Dataset excerpts:
———

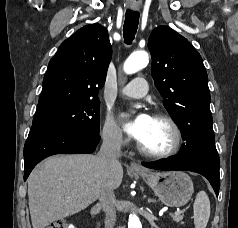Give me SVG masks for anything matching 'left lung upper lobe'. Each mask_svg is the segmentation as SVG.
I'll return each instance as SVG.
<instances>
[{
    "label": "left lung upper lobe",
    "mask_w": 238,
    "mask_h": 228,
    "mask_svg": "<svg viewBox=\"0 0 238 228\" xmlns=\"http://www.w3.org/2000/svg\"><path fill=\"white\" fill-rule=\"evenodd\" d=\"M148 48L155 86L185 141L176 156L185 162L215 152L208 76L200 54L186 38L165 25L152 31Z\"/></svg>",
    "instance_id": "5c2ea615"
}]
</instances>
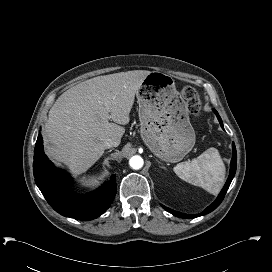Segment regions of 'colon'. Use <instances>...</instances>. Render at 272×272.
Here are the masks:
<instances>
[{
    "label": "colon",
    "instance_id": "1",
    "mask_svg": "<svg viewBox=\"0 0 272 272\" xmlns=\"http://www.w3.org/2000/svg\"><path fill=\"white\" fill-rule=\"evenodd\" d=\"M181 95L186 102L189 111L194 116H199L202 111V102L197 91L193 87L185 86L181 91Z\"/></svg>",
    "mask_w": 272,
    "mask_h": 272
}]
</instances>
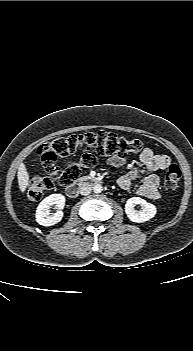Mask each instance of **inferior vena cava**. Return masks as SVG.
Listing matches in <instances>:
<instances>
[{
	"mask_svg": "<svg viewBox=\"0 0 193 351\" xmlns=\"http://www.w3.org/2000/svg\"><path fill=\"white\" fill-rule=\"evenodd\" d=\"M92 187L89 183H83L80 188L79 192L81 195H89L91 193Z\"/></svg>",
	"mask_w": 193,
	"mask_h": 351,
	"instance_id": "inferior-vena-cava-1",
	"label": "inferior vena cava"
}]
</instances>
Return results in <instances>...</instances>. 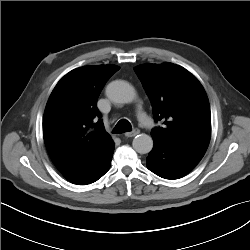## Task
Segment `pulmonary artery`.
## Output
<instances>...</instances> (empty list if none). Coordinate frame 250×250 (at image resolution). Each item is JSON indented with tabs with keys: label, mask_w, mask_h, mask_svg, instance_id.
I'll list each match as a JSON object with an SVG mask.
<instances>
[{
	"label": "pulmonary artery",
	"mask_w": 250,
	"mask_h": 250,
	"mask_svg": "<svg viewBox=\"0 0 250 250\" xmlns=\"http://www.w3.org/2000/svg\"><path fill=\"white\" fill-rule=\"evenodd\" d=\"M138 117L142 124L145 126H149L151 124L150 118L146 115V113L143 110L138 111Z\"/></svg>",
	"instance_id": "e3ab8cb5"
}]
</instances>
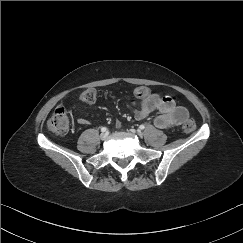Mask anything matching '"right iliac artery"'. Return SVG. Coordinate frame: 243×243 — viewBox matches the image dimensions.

———

What you are asked to do:
Set down word for word each line from the one containing "<instances>...</instances> (empty list" through the end of the material, and keep the pictures out of it.

Response:
<instances>...</instances> (empty list if none). Coordinate frame 250×250 (at image resolution). Each item is JSON indented with tabs with keys: label, mask_w, mask_h, mask_svg, instance_id.
I'll list each match as a JSON object with an SVG mask.
<instances>
[{
	"label": "pulmonary artery",
	"mask_w": 250,
	"mask_h": 250,
	"mask_svg": "<svg viewBox=\"0 0 250 250\" xmlns=\"http://www.w3.org/2000/svg\"><path fill=\"white\" fill-rule=\"evenodd\" d=\"M138 117L142 124L145 126H149L151 124L150 118L146 115V113L143 110L138 111Z\"/></svg>",
	"instance_id": "e3ab8cb5"
}]
</instances>
Mask anything matching '"right iliac artery"'. Return SVG. Coordinate frame: 243×243 — viewBox matches the image dimensions.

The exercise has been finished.